The two nodular mesenteric lesions are areas of fat necrosis with minor secondary inflammation and reactive fibrovascular proliferation. The histopathology is consistent with nodular steatitis. Steatitis in intra-abdominal fat is reasonably common in all species and has several potential causes including ischaemia, trauma, pancreatic disease (possible here) and possibly nutritional disorders. In addition, it may occur in association with some systemic infections or peritonitis (also possible here), usually as a consequence of intestinal perforation, but perforation of the biliary tree could be another possible cause. In themselves, these two masses would have had little clinical importance.

The ferret also had a renal cyst, an incidental finding, seen in approximately 33 % of ferrets on post-mortem examination. In this species, such cysts are generally of no clinical importance.
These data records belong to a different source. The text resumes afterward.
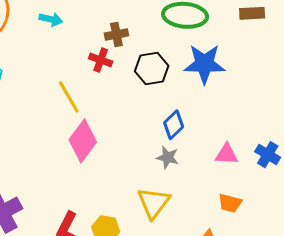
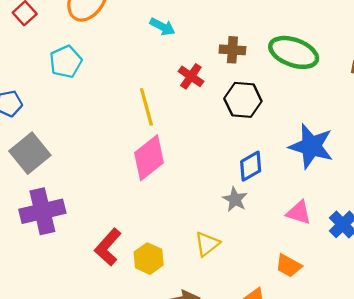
cyan arrow: (51, 19) -> (162, 27), moved
brown cross: (116, 34) -> (232, 50), moved
blue star: (204, 64) -> (311, 146), moved
yellow triangle: (154, 203) -> (207, 244), size x0.7

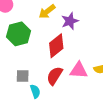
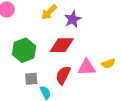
green hexagon: (19, 34) -> (24, 50), moved
red diamond: (56, 46) -> (62, 45), turned 45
Finally, both adrenal glands show adrenal cortical nodular hyperplasia. This benign lesion is commonly found in the adrenal glands of ferrets. Hyperplasia can be bilateral (as here) or unilateral, with the left adrenal gland more commonly affected than the right. Cortical nodular hyperplasia is the underlying cause of adrenal-associated endocrinopathy in just under half of affected ferrets (the remainder are associated with adrenal cortical adenomas or carcinomas).